Designing or reviewing measures has been the most common request I received in my evaluation roles. Here is my unofficial checklist.
1. When creating a new measure, especially one that requires new resources to support data collection / evaluation, we should ask:
- what is the bad thing that could happen if we don’t have this measure?
- what is an example of a bad decision we might make if we don’t know that measure?
- what is an example of a risk or concerning trend that we might not notice if we do not have the measure?
For useful measures, at least one of these answers is obvious and examples are easy to find. If people struggle to answer the questions above, the measure probably does not add value.
2. Avoid measures that are binary milestones, e.g. “report published”, “programme implemented”. Measures should ideally measure how well the work has been done or how much work has been done, rather than just state that work has been done. You can measure engagement with the report, or progress against a broader work programme.

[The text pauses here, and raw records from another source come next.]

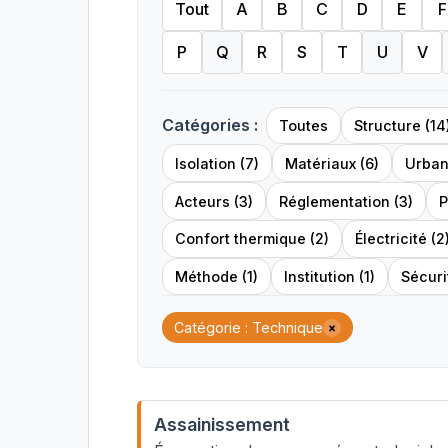
Tout
A
B
C
D
E
F
P
Q
R
S
T
U
V
Catégories :
Toutes
Structure (14
Isolation (7)
Matériaux (6)
Urban
Acteurs (3)
Réglementation (3)
P
Confort thermique (2)
Électricité (2
Méthode (1)
Institution (1)
Sécurit
Catégorie : Technique
×
Assainissement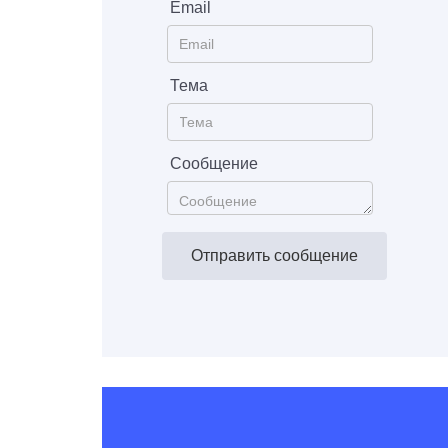
Email
Тема
Сообщение
Отправить сообщение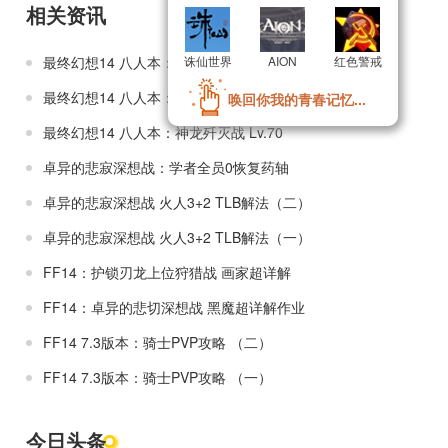
相关资讯
最终幻想14 八人本：月读歼灭战 Lv.70
诛仙世界
诛仙世界
AION
AION
红色警戒
红色警戒
最终幻想14 八人本：白虎镇魂战 Lv.70
唤回你我的青春记忆...
唤回你我的青春记忆...
最终幻想14 八人本：神龙歼灭战 Lv.70
卓异的悲寂深想战：学者全员0恢复药轴
卓异的悲寂深想战 火人3+2 TLB解法（二）
卓异的悲寂深想战 火人3+2 TLB解法（一）
FF14：护锁刃龙上位狩猎战 画家超详解
FF14：卓异的悲切深想战 黑魔超详解作业
FF14 7.3版本：骑士PVP攻略 （二）
FF14 7.3版本：骑士PVP攻略 （一）
今日头条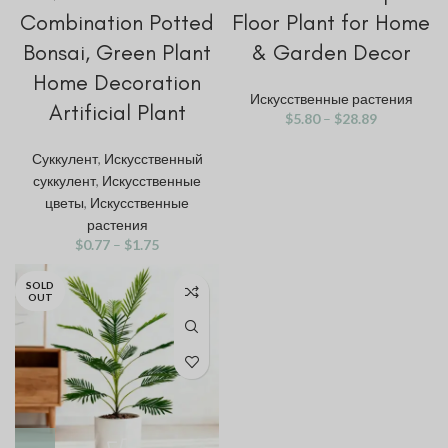
Combination Potted
Floor Plant for Home
Bonsai, Green Plant
& Garden Decor
Home Decoration
Искусственные растения
Artificial Plant
$
5.80
–
$
28.89
Суккулент
,
Искусственный
суккулент
,
Искусственные
цветы
,
Искусственные
растения
$
0.77
–
$
1.75
SOLD
OUT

3. Where measures often fail is the definition of what should be measured and how. For example, if someone proposes a measure “Number of initiatives that promote social connectedness and address social isolation”, we should ask the following:
- Does it measure one thing? (no, promoting connectedness and addressing social isolation are different – pick one or split)
- Do we know how to count? In the example above, what characteristics does an initiative need to have to address social isolation? If we leave it undefined, we risk that people will count all activities where human interactions happen, which will likely mean 100% of the activities. The definition should make it easy to think of examples of initiatives that do not meet the definition.

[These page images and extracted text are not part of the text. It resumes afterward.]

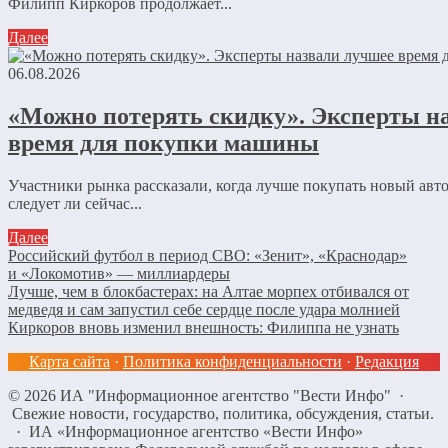
Филипп Киркоров продолжает...
Далее
06.08.2026
«Можно потерять скидку». Эксперты н
время для покупки машины
Участники рынка рассказали, когда лучше покупать новый авт
следует ли сейчас...
Далее
Российский футбол в период СВО: «Зенит», «Краснодар»
и «Локомотив» — миллиардеры
Лучше, чем в блокбастерах: на Алтае морпех отбивался от
медведя и сам запустил себе сердце после удара молнией
Киркоров вновь изменил внешность: Филиппа не узнать
Карта сайта
·
Политика конфиденциальности
·
Редакция
©
2026
ИА "Информационное агентство "Вести Инфо"
·
Свежие новости, государство, политика, обсуждения, статьи.
· ИА «Информационное агентство «Вести Инфо»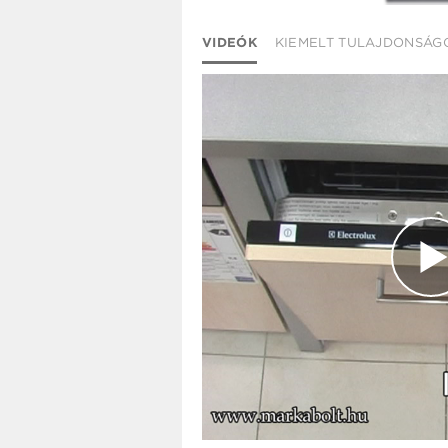
VIDEÓK
KIEMELT TULAJDONSÁG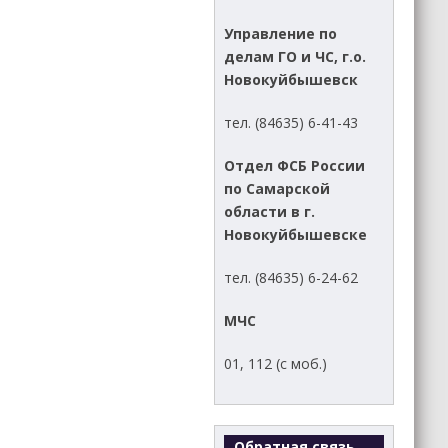
Управление по
делам ГО и ЧС, г.о.
Новокуйбышевск
тел. (84635) 6-41-43
Отдел ФСБ России
по Самарской
области в г.
Новокуйбышевске
тел. (84635) 6-24-62
МЧС
01, 112 (с моб.)
Обратная связь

- What is one unit? In the example above, what is an initiative? Some things can be easily divided or merged. I saw a case where the organisation wanted to support a specific type of initiative and the message from the leadership was that more is better. Staff divided existing initiatives meeting the definition into the tiniest possible pieces. For example, there was the “Tuesday Fingerpainting” and “Thursday Fingerpainting”, counted as two, even though the activity and participants were the same. If there is a possibility of something like this happening, you need an unambiguous definition of one unit.
4. Does good quality data exist? How much will it cost to collect it? This is an important question especially for measures that rely on how someone feels (“Youth feel empowered to participate in local politics”, “Whānau/families feel supported”) etc. because the only way to find out how people feel is to ask them. Someone will need to prepare and send out a survey. Emailing a link to an online survey is a method that requires the least effort and expense but tends to have low response rates. Will this be still a useful and meaningful measure if we get a 40%, 25%, 10% response rate? Have staff and volunteers been consulted if the data collection imposes extra work on them? For example, if asked to report the number of participants of events, will people fill out the form from memory many months after the event because it’s the last thing on their to-do list, resulting in inaccurate data?